Жития византийских святых

Образ и жизнеописание героя строятся по хорошо известному трафарету сказок о дураке-счастливце. Филарет представляет собой тип фольклорного глупца (буквально следует чужим указаниям, не понимает простейших вещей, пренебрегает естественными законами, совершает бессмысленные добродеяния, что неизменно приводит к разного рода нелепостям), который, как и его собратья из фольклора, торжествует в развязке, получает несметные богатства и роднится с императорским домом (фольклорный дурак-счастливец обычно сам получает царство и руку царевны). Если герой жития, что очень вероятно, был вымышленным персонажем — перед нами монолитный по своему составу и замаскированный под события реальной истории рассказ, чтобы не сказать сказка, о бедном и глупом герое, совершающем одну нелепость за другой, однако оказывающемся в развязке обладателем богатств, трона и царской дочери. Если же Филарет действительно отец Марии из Амнии, впоследствии супруги императора Константина VI, и судьба его действительно сложилась представленным в житии образом, рассказ о реально прожитой жизни, случайно отлившийся в форму, совпадающую с фольклорным сюжетом о дураке-счастливце (при [12] веристическом характере фиктивного повествования подобные случаи, как известно, не только встречались, но даже не были редкостью), в силу этого совпадения притягивал к себе черты, типичные в фольклоре для носителя такой биографии, и сам соответственно ретушировался: ведь типизация реальных людей и событий составляла отличительную особенность средневекового сознания. Сочетание в этом житии серьезного и гротескного основано на ином, сравнительно с современным, понимании художественной правды, а тем самым и границ высокого и комического. Для византийца художественная правда означала преувеличение той стороны изображаемого, на которой он стремился поставить акценты, что не могло не притуплять ощущение гротескного.
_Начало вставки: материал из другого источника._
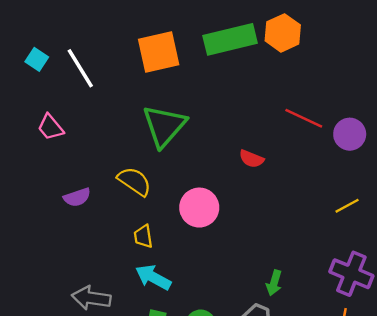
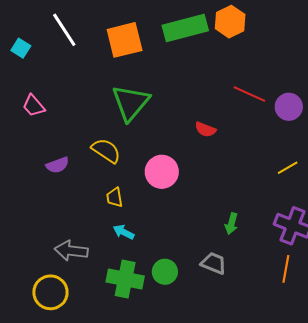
white line: (80, 68) -> (64, 30), moved
cyan arrow: (153, 277) -> (124, 232), size x0.7
green arrow: (274, 283) -> (231, 224), moved

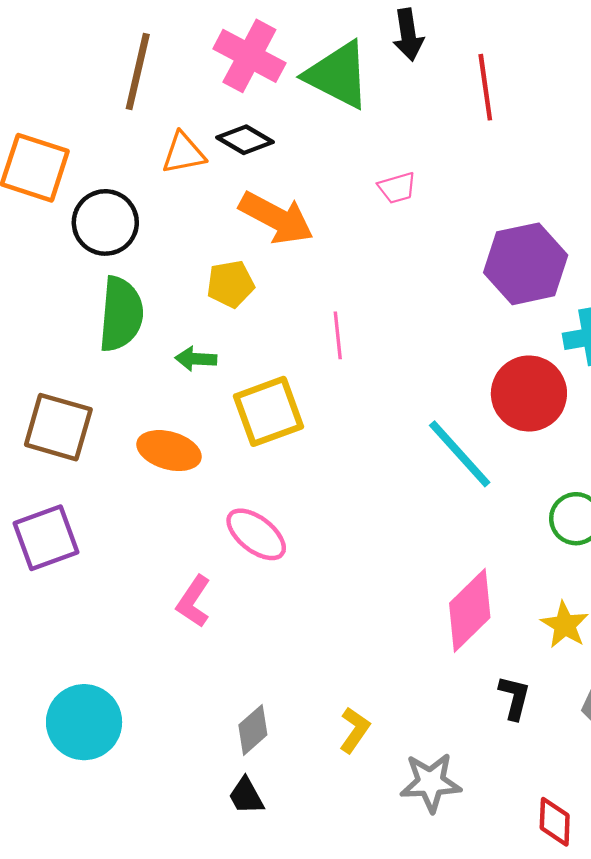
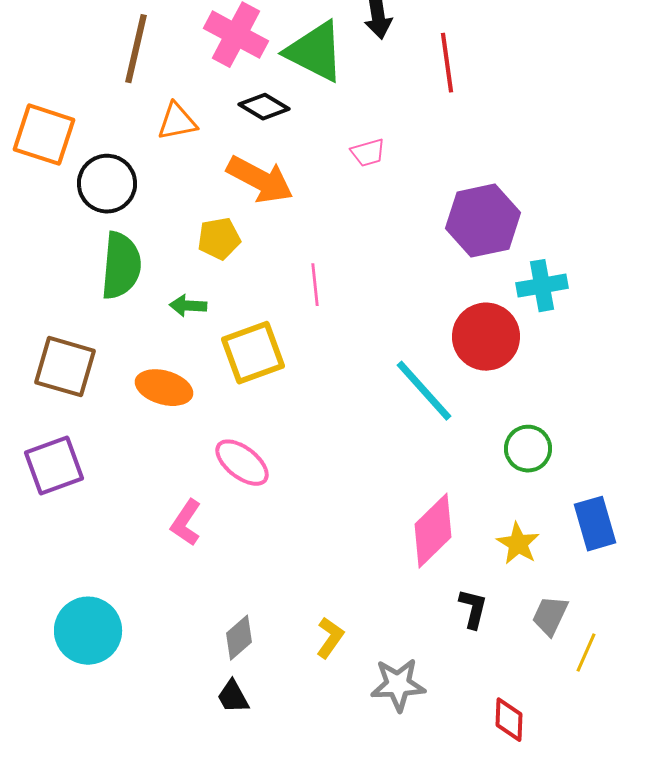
black diamond: (245, 140) -> (264, 107), moved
С другой стороны, иллюзию жизненного правдоподобия не нарушало в глазах читающих наличие черт персонажа, не вяжущихся и даже вступающих в резкое противоречие с его внутренней сущностью, вроде себялюбия Филарета, так как внимание, направленное на характерологические контуры, не воспринимало психологических несообразностей. Это помогло чертам фольклорного сюжета о дураке-счастливце удержаться в благочестивой новеллистике.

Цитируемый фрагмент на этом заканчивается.